Ya casi llegamos al año 2020 (eso significa que ya casi tengo 30 años, pero sigo siendo coqueto) y he logrado tanto. Pienso en aquellos primeros días cuando ensayaba y cantaba la canción “Barbie Girlo” con uno de mis cuatro primos gay. Pienso en cuando me escondía en el clóset de mi mamá para probarme su uniforme de porrista que por alguna razón me quedaba perfecto. Pienso en aquellas noches en las que me preguntaba si sería posible casarme con el hombre de mis sueños; ahora, no hay nada bloqueando mi camino con la igualdad en el matrimonio presente en Estados Unidos y un maravilloso hombre, Ethan Ortega, a mi lado.  

Estoy tan orgulloso de quién soy ahora y tan agradecido por toda mi familia y mis amigos que me apoyan, sin importar cuál sea mi sexualidad o identidad de género (lo que deben tener presente es que no es así para todos los que salen del clóset y no lo tomo a la ligera). Todavía nos falta mucho por hacer para asegurar que nuestra familia y nuestros amigos, todos los seres humanos, puedan vivir libremente, alcanzar sus sueños y desarrollarse con todo su potencial. Todos tenemos un papel que desempeñar para lograr eso. Todos y cada uno de nosotros contribuimos a crear, cambiar y diseñar el mundo en el que vivimos. Muchas personas, algunas de ustedes aquí presentes, invirtieron un sinnúmero de horas planeando la marcha del orgullo (“SLV Pride”) que ocurrió hace un par de semanas.  El 24 de agosto en Alamosa. Ethan y yo vinimos manejando desde Albuquerque para marchar en esta reunión tan inspiradora, un evento de esperanza y para un futuro más inclusivo justo aquí en el Valle de San Luis. Solo puedo imaginarme cómo el pequeño niño escondido en el clóset en los años 90 se hubiera sentido al ver el apoyo abierto de tantos adultos cariñosos. Para algunas personas jóvenes, eventos como Pride y el apoyo abierto de otros puede marcar la diferencia entre la vida y la muerte, especialmente cuando las tasas de suicidios entre los jóvenes LGBTQ son cuatro veces mayores que las de sus compañeros heterosexuales cisgénero.  

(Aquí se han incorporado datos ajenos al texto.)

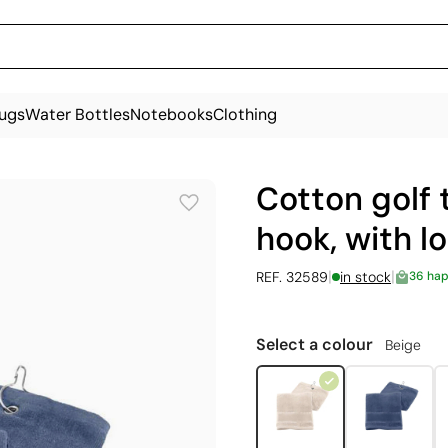
ugs
Water Bottles
Notebooks
Clothing
Cotton golf 
hook, with l
|
|
REF. 32589
in stock
36 ha
Select a colour
Beige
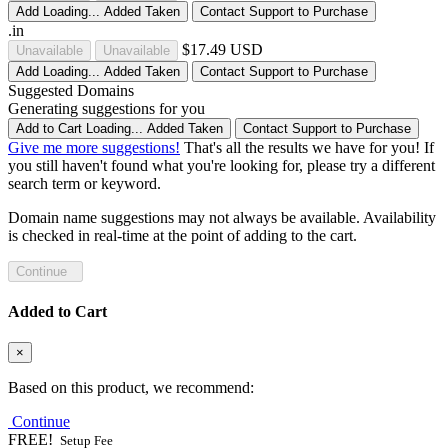
Add
Loading...
Added
Taken
Contact Support to Purchase
.in
$17.49 USD
Unavailable
Unavailable
Add
Loading...
Added
Taken
Contact Support to Purchase
Suggested Domains
Generating suggestions for you
Add to Cart
Loading...
Added
Taken
Contact Support to Purchase
Give me more suggestions!
That's all the results we have for you! If
you still haven't found what you're looking for, please try a different
search term or keyword.
Domain name suggestions may not always be available. Availability
is checked in real-time at the point of adding to the cart.
Continue
Added to Cart
×
Based on this product, we recommend:
Continue
FREE!
Setup Fee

Les prometo que continuaré haciendo lo que pueda para crear este mundo, uno en el que se valore y celebre a cada persona según su belleza única. Pero debemos empezar por nosotros mismos, con nuestras propias vidas, y las cajas en nuestros propios clósets que necesitan desempacarse y procesarse. Estoy trabajando en esa caja de avemarías y padrenuestros que escondí hace 10 años. ¿En qué caja están trabajando ustedes?